● **Supplied information**
================

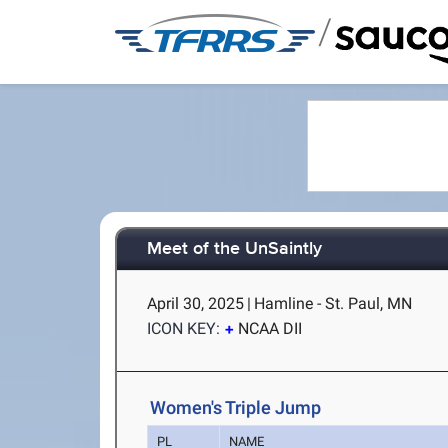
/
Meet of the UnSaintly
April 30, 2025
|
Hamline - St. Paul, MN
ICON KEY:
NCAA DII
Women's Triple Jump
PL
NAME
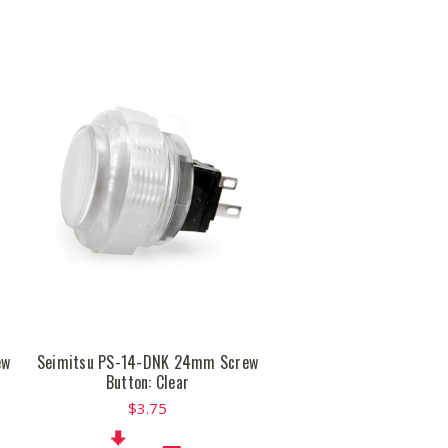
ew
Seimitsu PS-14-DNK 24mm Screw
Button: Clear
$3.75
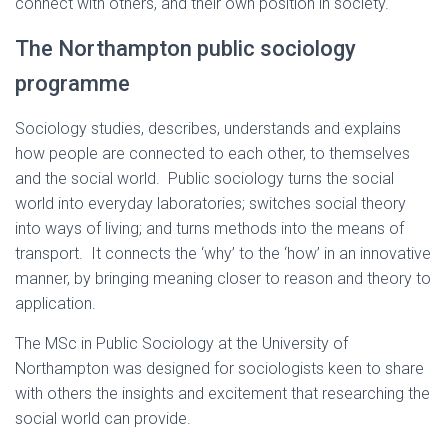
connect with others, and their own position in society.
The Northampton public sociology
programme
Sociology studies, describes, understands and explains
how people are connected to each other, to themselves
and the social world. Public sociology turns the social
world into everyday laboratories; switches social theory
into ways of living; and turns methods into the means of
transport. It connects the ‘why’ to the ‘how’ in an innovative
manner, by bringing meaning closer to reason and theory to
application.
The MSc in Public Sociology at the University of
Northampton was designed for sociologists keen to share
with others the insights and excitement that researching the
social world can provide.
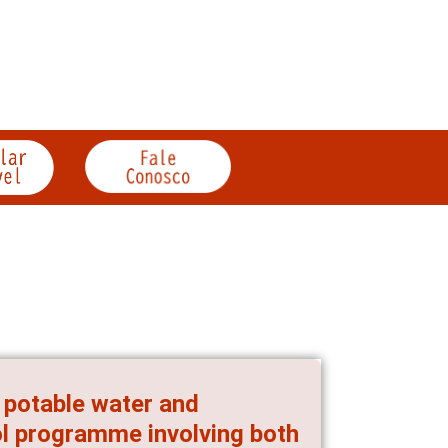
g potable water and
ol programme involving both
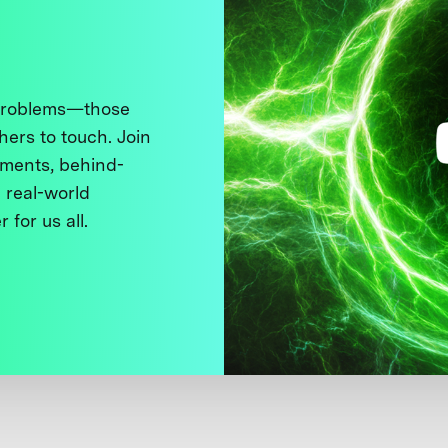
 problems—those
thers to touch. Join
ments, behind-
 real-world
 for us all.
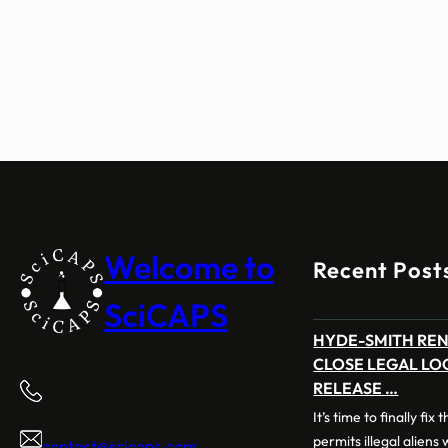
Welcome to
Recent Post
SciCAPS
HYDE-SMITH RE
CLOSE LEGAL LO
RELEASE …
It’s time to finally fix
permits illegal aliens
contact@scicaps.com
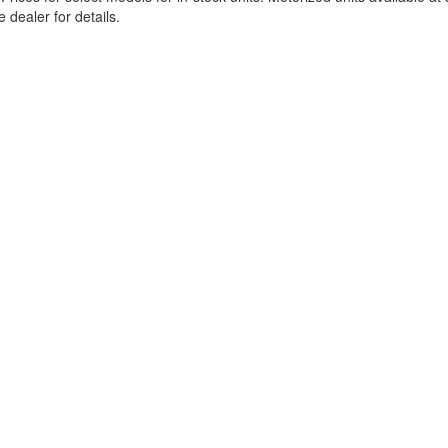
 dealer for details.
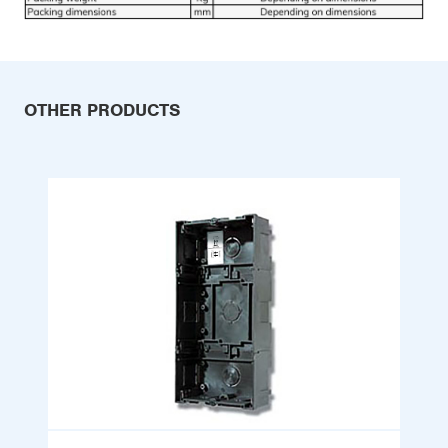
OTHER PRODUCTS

================

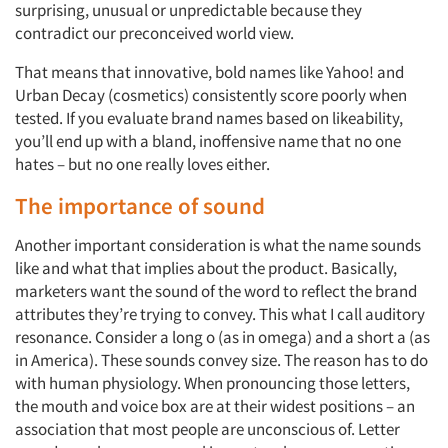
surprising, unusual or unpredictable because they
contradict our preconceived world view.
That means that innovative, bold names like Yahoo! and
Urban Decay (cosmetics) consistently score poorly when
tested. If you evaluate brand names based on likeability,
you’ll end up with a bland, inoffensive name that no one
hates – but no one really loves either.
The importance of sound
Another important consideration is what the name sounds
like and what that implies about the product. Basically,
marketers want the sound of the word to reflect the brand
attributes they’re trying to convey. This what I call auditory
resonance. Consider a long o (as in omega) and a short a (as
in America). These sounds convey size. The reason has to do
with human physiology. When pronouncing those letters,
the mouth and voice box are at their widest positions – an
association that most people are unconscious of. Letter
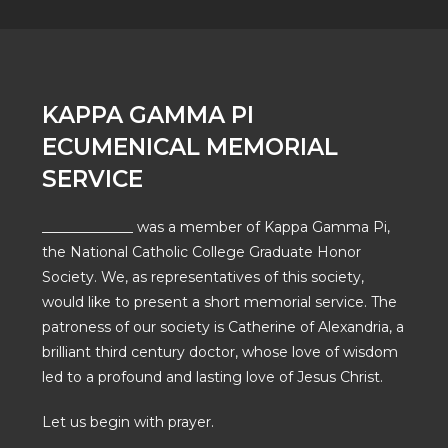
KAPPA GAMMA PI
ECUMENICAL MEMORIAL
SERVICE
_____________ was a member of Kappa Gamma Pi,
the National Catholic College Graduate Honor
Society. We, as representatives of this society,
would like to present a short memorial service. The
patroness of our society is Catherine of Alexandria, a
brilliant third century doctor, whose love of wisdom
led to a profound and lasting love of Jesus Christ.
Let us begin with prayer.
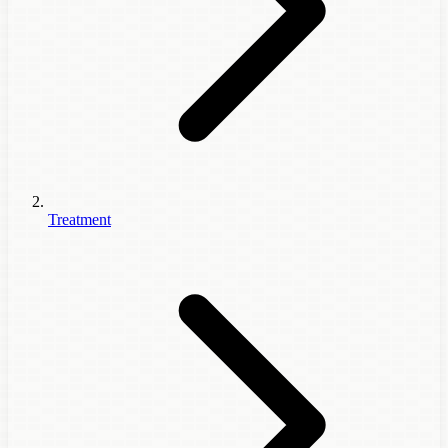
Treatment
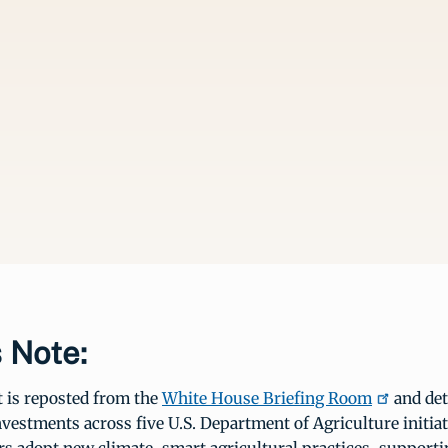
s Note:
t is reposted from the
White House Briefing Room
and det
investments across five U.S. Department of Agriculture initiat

================

● **Problem description**
Select from the material above each line in which the string "society" appears, and list those lines.

● **Solution for this problem**
connect with others, and their own position in society.
Society. We, as representatives of this society,
patroness of our society is Catherine of Alexandria, a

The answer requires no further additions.